If this is the first thing my user has done regarding anything to do with the RSVP task, they won’t have RSVP based information (unless maybe they are modifying an existing RSVP but that’s a little too complex for this example).
Saving the intent, I tested again. And it worked!
I could also step through the questions and fill in all my parameter values!
Well, even though I tried to give it a list of guest names, it only took the first one, which is not quite right but it is showing up as a list! This is fine for now, so let’s see what we can do now.
It looks like we have some options here.
I have a menu option for Integrations that looks like one-click deploy to a variety of platforms, which is pretty neat. (goal #4)
Want a web app demo? Toggle on and POOF!
You can also embed the web demo into another page, and the snippet of code to do it is provided.
I also saw under “Fulfillment” on the intent I created, I have the option to call a third party service straight from the UI (via webhook) which gets me out of building a wrapping application that consumes the chatbot backend. (goal #3)
There are also a number of SDKs for V1 and V2 with more info over in the docs.

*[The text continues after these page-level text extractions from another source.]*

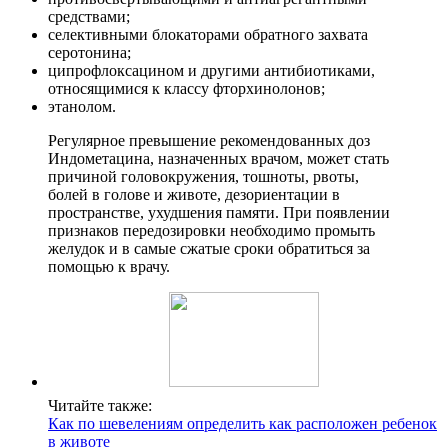
средствами;
селективными блокаторами обратного захвата
серотонина;
ципрофлоксацином и другими антибиотиками,
относящимися к классу фторхинолонов;
этанолом.
Регулярное превышение рекомендованных доз
Индометацина, назначенных врачом, может стать
причиной головокружения, тошноты, рвоты,
болей в голове и животе, дезориентации в
пространстве, ухудшения памяти. При появлении
признаков передозировки необходимо промыть
желудок и в самые сжатые сроки обратиться за
помощью к врачу.
Читайте также:
Как по шевелениям определить как расположен ребенок
в животе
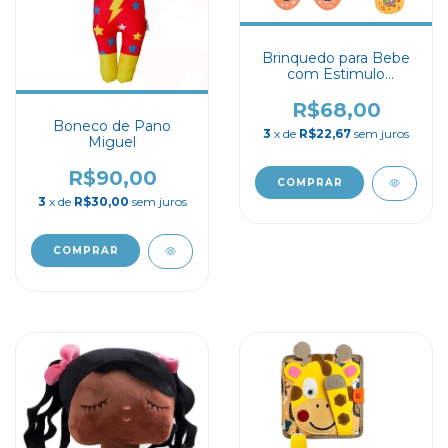
Brinquedo para Bebe
com Estimulo
Sensorial Spinner
R$68,00
Boneco de Pano
3
x de
R$22,67
sem juros
Miguel
R$90,00
3
x de
R$30,00
sem juros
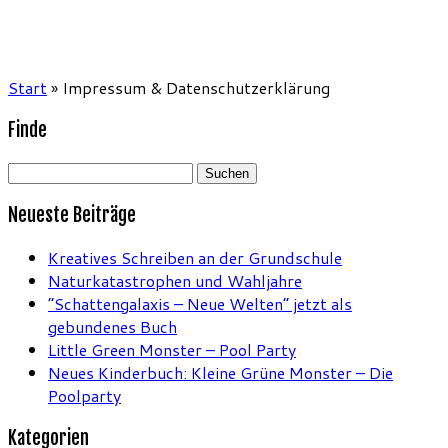
Start
»
Impressum & Datenschutzerklärung
Finde
Suchen
nach:
Neueste Beiträge
Kreatives Schreiben an der Grundschule
Naturkatastrophen und Wahljahre
“Schattengalaxis – Neue Welten” jetzt als
gebundenes Buch
Little Green Monster – Pool Party
Neues Kinderbuch: Kleine Grüne Monster – Die
Poolparty
Kategorien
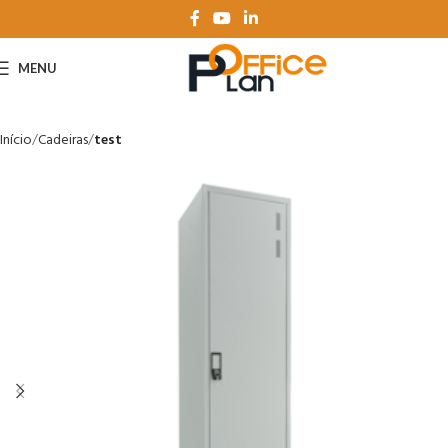
MENU
Início
Cadeiras
test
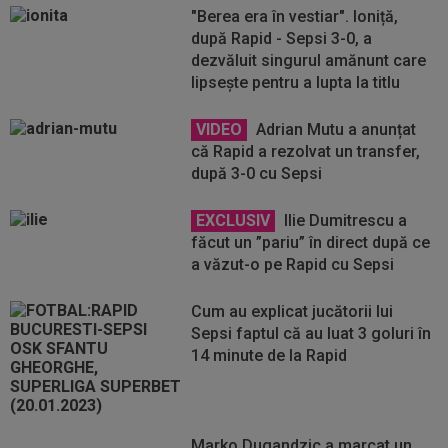
"Berea era în vestiar". Ioniță,
după Rapid - Sepsi 3-0, a
dezvăluit singurul amănunt care
lipsește pentru a lupta la titlu
VIDEO
Adrian Mutu a anunțat
că Rapid a rezolvat un transfer,
după 3-0 cu Sepsi
EXCLUSIV
Ilie Dumitrescu a
făcut un ”pariu” în direct după ce
a văzut-o pe Rapid cu Sepsi
Cum au explicat jucătorii lui
Sepsi faptul că au luat 3 goluri în
14 minute de la Rapid
Marko Dugandzic a marcat un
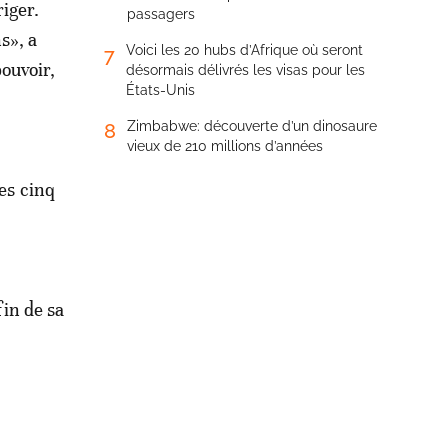
riger.
passagers
s», a
Voici les 20 hubs d’Afrique où seront
7
ouvoir,
désormais délivrés les visas pour les
États-Unis
Zimbabwe: découverte d’un dinosaure
8
vieux de 210 millions d’années
es cinq
fin de sa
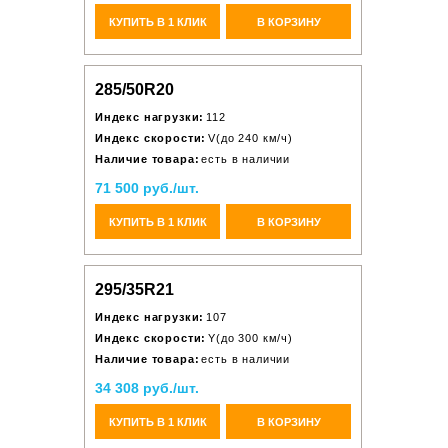
КУПИТЬ В 1 КЛИК
В КОРЗИНУ
285/50R20
Индекс нагрузки:
112
Индекс скорости:
V(до 240 км/ч)
Наличие товара:
есть в наличии
71 500 руб./шт.
КУПИТЬ В 1 КЛИК
В КОРЗИНУ
295/35R21
Индекс нагрузки:
107
Индекс скорости:
Y(до 300 км/ч)
Наличие товара:
есть в наличии
34 308 руб./шт.
КУПИТЬ В 1 КЛИК
В КОРЗИНУ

Dialogflow meets all the goals I set before I started this journey. Most of the terminology was fairly consistent from Watson Assistant, but the UI didn’t always make it clear what was valid before saving the component. The docs and forums linked directly from the dashboard which ultimately ended up saving me when my RSVP intent didn’t want to work.
I would have appreciated a little more obvious training icon/notification than the spinning cog. As I was troubleshooting my issue with the intent, I was focused on exactly the opposite side of the screen from where the cog was spinning. Sure, there was a toaster pop notification at the bottom of the side when training started and stopped, but depending on the extent of the change I may try to test the agent while it’s training. This is me just being picky.
The account and service is free. I don’t remember putting in a credit card which makes me interested in continuing to play around with Dialogflow. This makes me happy and feel less nervous as a developer that I won’t wake up to a mystery bill.
Lastly, I did see an option to import/export the agent as a zip (hit the cog to access your settings), generating individual json files for each entity and intent.
This is slightly different than I was expecting as Watson Assistant gives you one big json file (or CSVs when working with just intents or entities). So I’m curious to see how other platforms handle this.
I can’t exactly build a bot or agent in Watson Assistant or Dialogflow and move back and forth between the two, but I can use knowledge from either platform to get up and running fairly quickly.
For reference, I’ve been building chatbots with Watson for about 6 months now, on and off. I built this agent in Dialogflow, based on a previously designed bot example, in about 30 minutes.